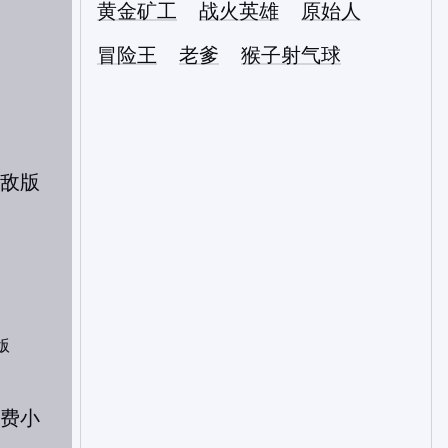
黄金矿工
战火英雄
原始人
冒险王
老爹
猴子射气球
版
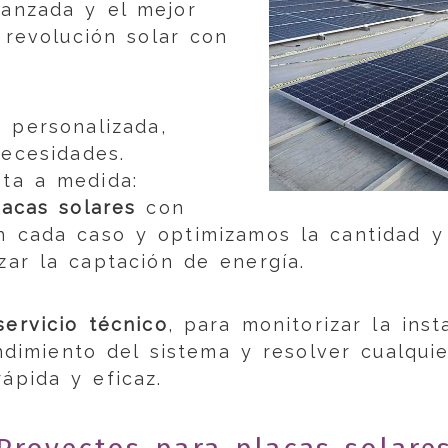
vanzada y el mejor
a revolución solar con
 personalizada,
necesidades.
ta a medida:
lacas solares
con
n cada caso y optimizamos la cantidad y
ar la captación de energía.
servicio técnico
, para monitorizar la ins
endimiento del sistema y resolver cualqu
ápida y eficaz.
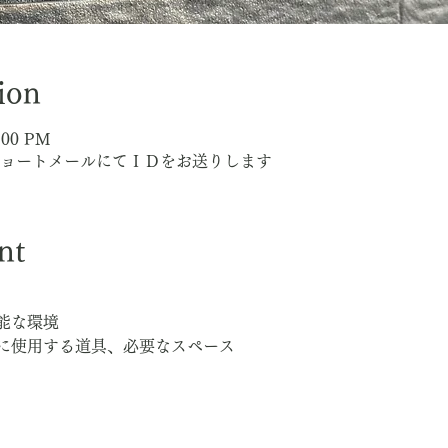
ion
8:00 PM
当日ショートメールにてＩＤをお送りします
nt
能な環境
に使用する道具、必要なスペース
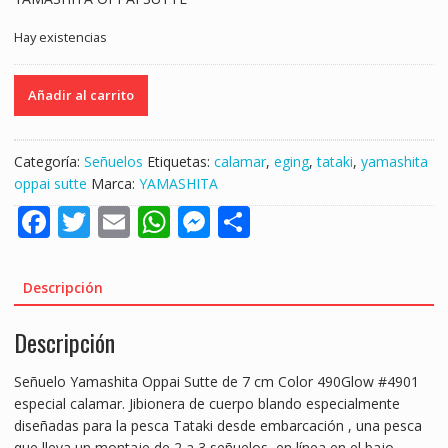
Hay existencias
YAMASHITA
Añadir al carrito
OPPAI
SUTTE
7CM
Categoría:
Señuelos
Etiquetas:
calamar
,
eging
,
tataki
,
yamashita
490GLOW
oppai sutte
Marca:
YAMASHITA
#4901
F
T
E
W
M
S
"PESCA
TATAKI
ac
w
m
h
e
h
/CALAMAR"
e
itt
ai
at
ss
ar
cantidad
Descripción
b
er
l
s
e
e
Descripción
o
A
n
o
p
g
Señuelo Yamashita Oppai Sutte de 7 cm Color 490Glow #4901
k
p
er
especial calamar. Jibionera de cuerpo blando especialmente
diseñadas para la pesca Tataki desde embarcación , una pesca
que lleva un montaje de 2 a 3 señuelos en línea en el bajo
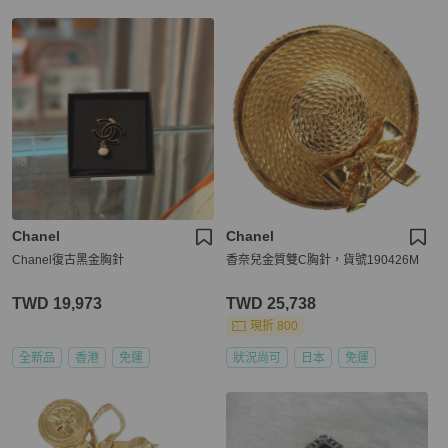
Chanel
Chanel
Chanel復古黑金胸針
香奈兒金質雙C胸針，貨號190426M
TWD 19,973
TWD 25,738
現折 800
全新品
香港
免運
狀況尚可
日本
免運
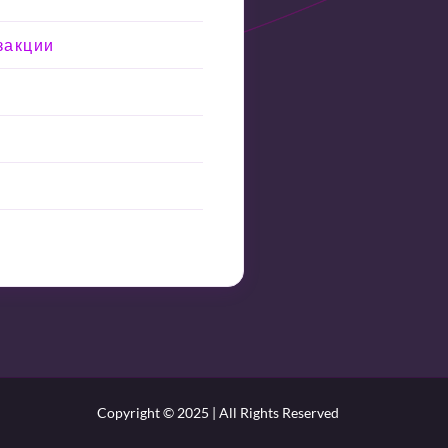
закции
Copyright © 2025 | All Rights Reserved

==

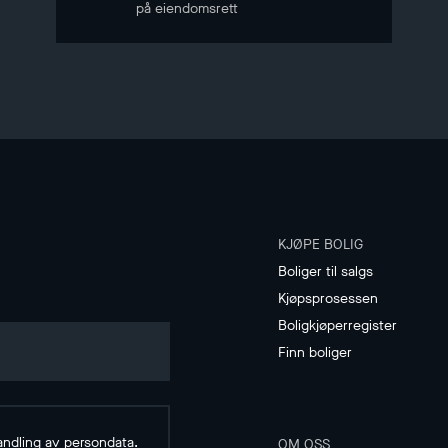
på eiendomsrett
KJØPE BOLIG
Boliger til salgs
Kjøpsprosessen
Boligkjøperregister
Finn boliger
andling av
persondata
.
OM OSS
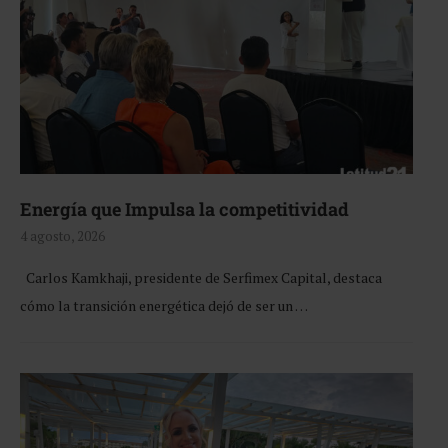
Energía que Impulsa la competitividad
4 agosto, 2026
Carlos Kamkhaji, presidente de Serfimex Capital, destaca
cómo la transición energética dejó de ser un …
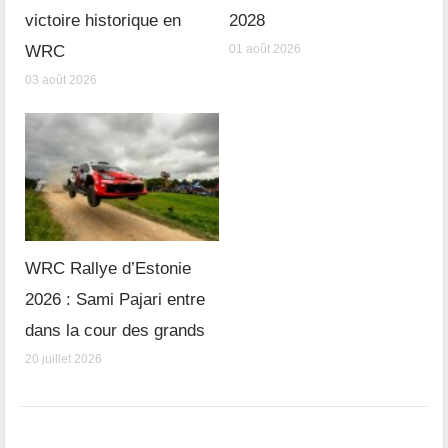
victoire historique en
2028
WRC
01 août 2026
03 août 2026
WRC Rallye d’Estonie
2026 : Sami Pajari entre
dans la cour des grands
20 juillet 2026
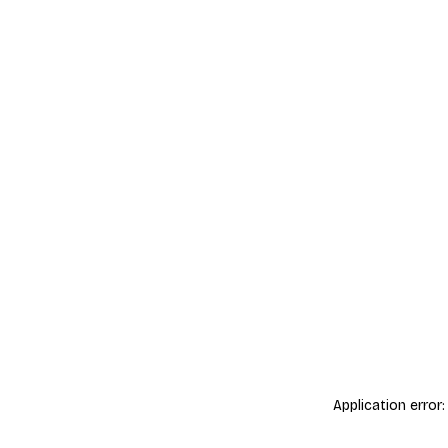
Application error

#### [PROBLEM REQUIREMENTS]
If a line in the records above has the word "para", copy it out.

#### [TASK RESPONSE]
, para monitorizar la ins
diseñadas para la pesca Tataki desde embarcación , una pesca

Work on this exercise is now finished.